:: Records shown ::
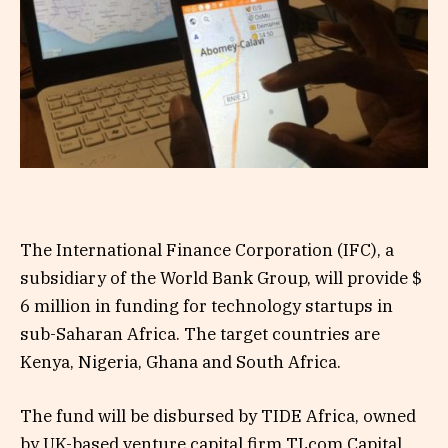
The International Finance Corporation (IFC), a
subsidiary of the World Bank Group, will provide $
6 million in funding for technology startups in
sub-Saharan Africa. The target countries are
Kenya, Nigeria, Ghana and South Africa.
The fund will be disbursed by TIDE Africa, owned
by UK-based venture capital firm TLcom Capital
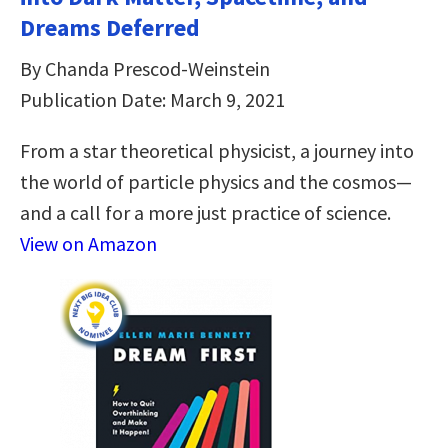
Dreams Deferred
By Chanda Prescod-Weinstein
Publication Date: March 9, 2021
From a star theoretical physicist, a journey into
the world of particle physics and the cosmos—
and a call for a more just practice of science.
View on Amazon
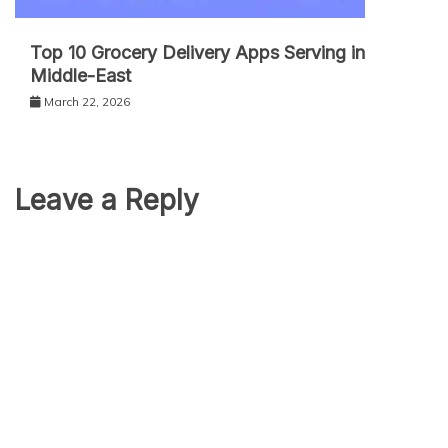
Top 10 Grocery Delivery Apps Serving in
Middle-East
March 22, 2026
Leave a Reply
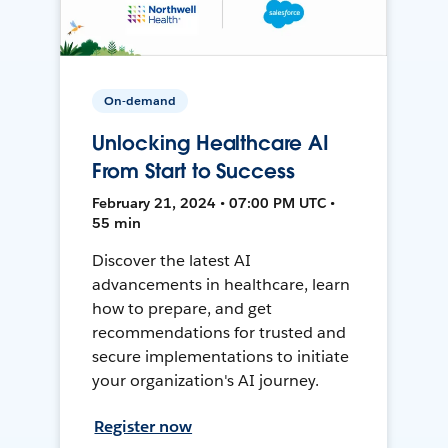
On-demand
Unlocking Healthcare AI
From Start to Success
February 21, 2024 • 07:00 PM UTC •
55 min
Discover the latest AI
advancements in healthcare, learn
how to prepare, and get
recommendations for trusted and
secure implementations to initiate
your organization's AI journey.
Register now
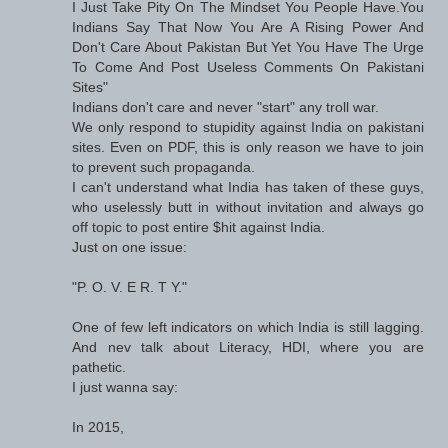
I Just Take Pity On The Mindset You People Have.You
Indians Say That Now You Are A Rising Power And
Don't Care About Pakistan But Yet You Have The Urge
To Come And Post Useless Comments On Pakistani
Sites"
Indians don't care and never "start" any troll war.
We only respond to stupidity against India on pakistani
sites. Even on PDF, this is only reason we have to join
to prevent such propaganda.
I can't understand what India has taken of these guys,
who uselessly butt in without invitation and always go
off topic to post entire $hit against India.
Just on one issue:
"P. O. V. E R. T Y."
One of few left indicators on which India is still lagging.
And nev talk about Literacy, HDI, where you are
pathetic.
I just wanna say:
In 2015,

:: Work item ::
Quote the listing above in full, except for the pictures.

:: Problem solution ::
The International Finance Corporation (IFC), a
subsidiary of the World Bank Group, will provide $
6 million in funding for technology startups in
sub-Saharan Africa. The target countries are
Kenya, Nigeria, Ghana and South Africa.
The fund will be disbursed by TIDE Africa, owned
by UK-based venture capital firm TLcom Capital
Dreams Deferred
By Chanda Prescod-Weinstein
Publication Date: March 9, 2021
From a star theoretical physicist, a journey into
the world of particle physics and the cosmos—
and a call for a more just practice of science.
View on Amazon
Top 10 Grocery Delivery Apps Serving in
Middle-East
March 22, 2026
Leave a Reply
On-demand
Unlocking Healthcare AI
From Start to Success
February 21, 2024 • 07:00 PM UTC •
55 min
Discover the latest AI
advancements in healthcare, learn
how to prepare, and get
recommendations for trusted and
secure implementations to initiate
your organization's AI journey.
Register now
I Just Take Pity On The Mindset You People Have.You
Indians Say That Now You Are A Rising Power And
Don't Care About Pakistan But Yet You Have The Urge
To Come And Post Useless Comments On Pakistani
Sites"
Indians don't care and never "start" any troll war.
We only respond to stupidity against India on pakistani
sites. Even on PDF, this is only reason we have to join
to prevent such propaganda.
I can't understand what India has taken of these guys,
who uselessly butt in without invitation and always go
off topic to post entire $hit against India.
Just on one issue:
"P. O. V. E R. T Y."
One of few left indicators on which India is still lagging.
And nev talk about Literacy, HDI, where you are
pathetic.
I just wanna say:
In 2015,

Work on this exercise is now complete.